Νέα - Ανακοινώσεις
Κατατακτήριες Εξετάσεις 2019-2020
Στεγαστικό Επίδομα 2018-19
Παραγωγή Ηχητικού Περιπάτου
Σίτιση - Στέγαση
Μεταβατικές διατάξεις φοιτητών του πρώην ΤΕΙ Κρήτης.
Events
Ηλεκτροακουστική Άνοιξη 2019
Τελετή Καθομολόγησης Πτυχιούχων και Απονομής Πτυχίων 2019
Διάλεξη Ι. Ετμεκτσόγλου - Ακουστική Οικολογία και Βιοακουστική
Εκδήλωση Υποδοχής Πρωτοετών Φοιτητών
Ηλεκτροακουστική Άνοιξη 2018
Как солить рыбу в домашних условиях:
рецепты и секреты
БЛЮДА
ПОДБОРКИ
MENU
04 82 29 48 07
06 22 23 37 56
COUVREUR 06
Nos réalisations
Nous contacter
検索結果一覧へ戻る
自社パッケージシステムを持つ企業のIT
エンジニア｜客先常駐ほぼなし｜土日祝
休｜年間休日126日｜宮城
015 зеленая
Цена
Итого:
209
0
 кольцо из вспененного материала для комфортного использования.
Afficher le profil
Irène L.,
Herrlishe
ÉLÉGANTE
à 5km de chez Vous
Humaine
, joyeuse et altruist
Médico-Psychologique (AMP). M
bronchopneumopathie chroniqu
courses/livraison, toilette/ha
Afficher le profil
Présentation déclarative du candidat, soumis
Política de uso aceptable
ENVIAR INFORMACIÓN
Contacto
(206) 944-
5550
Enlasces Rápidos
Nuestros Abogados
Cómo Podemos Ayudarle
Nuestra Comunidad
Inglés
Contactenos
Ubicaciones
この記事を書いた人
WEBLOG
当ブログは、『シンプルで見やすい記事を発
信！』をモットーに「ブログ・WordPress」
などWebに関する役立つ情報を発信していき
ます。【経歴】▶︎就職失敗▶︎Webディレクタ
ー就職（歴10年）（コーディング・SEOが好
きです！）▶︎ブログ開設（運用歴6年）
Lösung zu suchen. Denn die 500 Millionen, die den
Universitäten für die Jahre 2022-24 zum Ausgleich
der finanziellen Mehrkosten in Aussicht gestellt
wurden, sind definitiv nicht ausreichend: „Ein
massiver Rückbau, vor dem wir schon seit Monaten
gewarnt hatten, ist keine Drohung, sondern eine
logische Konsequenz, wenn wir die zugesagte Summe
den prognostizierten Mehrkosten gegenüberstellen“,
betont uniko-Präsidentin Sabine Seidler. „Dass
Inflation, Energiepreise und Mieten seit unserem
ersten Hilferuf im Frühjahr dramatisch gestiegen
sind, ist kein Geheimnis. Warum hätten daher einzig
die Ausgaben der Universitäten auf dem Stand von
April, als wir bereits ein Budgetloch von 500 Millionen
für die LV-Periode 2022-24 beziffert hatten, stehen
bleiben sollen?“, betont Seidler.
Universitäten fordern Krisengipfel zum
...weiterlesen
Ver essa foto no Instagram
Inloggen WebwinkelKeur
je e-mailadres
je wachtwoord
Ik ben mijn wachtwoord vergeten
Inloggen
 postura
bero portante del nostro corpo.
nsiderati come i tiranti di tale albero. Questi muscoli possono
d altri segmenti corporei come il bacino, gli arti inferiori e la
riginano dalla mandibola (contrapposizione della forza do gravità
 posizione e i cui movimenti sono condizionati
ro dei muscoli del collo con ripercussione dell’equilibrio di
****************
§ **Assignment**
The whole listing above is to be output exactly.

§ **Written solution**
Νέα - Ανακοινώσεις
Κατατακτήριες Εξετάσεις 2019-2020
Στεγαστικό Επίδομα 2018-19
Παραγωγή Ηχητικού Περιπάτου
Σίτιση - Στέγαση
Μεταβατικές διατάξεις φοιτητών του πρώην ΤΕΙ Κρήτης.
Events
Ηλεκτροακουστική Άνοιξη 2019
Τελετή Καθομολόγησης Πτυχιούχων και Απονομής Πτυχίων 2019
Διάλεξη Ι. Ετμεκτσόγλου - Ακουστική Οικολογία και Βιοακουστική
Εκδήλωση Υποδοχής Πρωτοετών Φοιτητών
Ηλεκτροακουστική Άνοιξη 2018
Как солить рыбу в домашних условиях:
рецепты и секреты
БЛЮДА
ПОДБОРКИ
MENU
04 82 29 48 07
06 22 23 37 56
COUVREUR 06
Nos réalisations
Nous contacter
検索結果一覧へ戻る
自社パッケージシステムを持つ企業のIT
エンジニア｜客先常駐ほぼなし｜土日祝
休｜年間休日126日｜宮城
015 зеленая
Цена
Итого:
209
0
 кольцо из вспененного материала для комфортного использования.
Afficher le profil
Irène L.,
Herrlishe
ÉLÉGANTE
à 5km de chez Vous
Humaine
, joyeuse et altruist
Médico-Psychologique (AMP). M
bronchopneumopathie chroniqu
courses/livraison, toilette/ha
Afficher le profil
Présentation déclarative du candidat, soumis
Política de uso aceptable
ENVIAR INFORMACIÓN
Contacto
(206) 944-
5550
Enlasces Rápidos
Nuestros Abogados
Cómo Podemos Ayudarle
Nuestra Comunidad
Inglés
Contactenos
Ubicaciones
この記事を書いた人
WEBLOG
当ブログは、『シンプルで見やすい記事を発
信！』をモットーに「ブログ・WordPress」
などWebに関する役立つ情報を発信していき
ます。【経歴】▶︎就職失敗▶︎Webディレクタ
ー就職（歴10年）（コーディング・SEOが好
きです！）▶︎ブログ開設（運用歴6年）
Lösung zu suchen. Denn die 500 Millionen, die den
Universitäten für die Jahre 2022-24 zum Ausgleich
der finanziellen Mehrkosten in Aussicht gestellt
wurden, sind definitiv nicht ausreichend: „Ein
massiver Rückbau, vor dem wir schon seit Monaten
gewarnt hatten, ist keine Drohung, sondern eine
logische Konsequenz, wenn wir die zugesagte Summe
den prognostizierten Mehrkosten gegenüberstellen“,
betont uniko-Präsidentin Sabine Seidler. „Dass
Inflation, Energiepreise und Mieten seit unserem
ersten Hilferuf im Frühjahr dramatisch gestiegen
sind, ist kein Geheimnis. Warum hätten daher einzig
die Ausgaben der Universitäten auf dem Stand von
April, als wir bereits ein Budgetloch von 500 Millionen
für die LV-Periode 2022-24 beziffert hatten, stehen
bleiben sollen?“, betont Seidler.
Universitäten fordern Krisengipfel zum
...weiterlesen
Ver essa foto no Instagram
Inloggen WebwinkelKeur
je e-mailadres
je wachtwoord
Ik ben mijn wachtwoord vergeten
Inloggen
 postura
bero portante del nostro corpo.
nsiderati come i tiranti di tale albero. Questi muscoli possono
d altri segmenti corporei come il bacino, gli arti inferiori e la
riginano dalla mandibola (contrapposizione della forza do gravità
 posizione e i cui movimenti sono condizionati
ro dei muscoli del collo con ripercussione dell’equilibrio di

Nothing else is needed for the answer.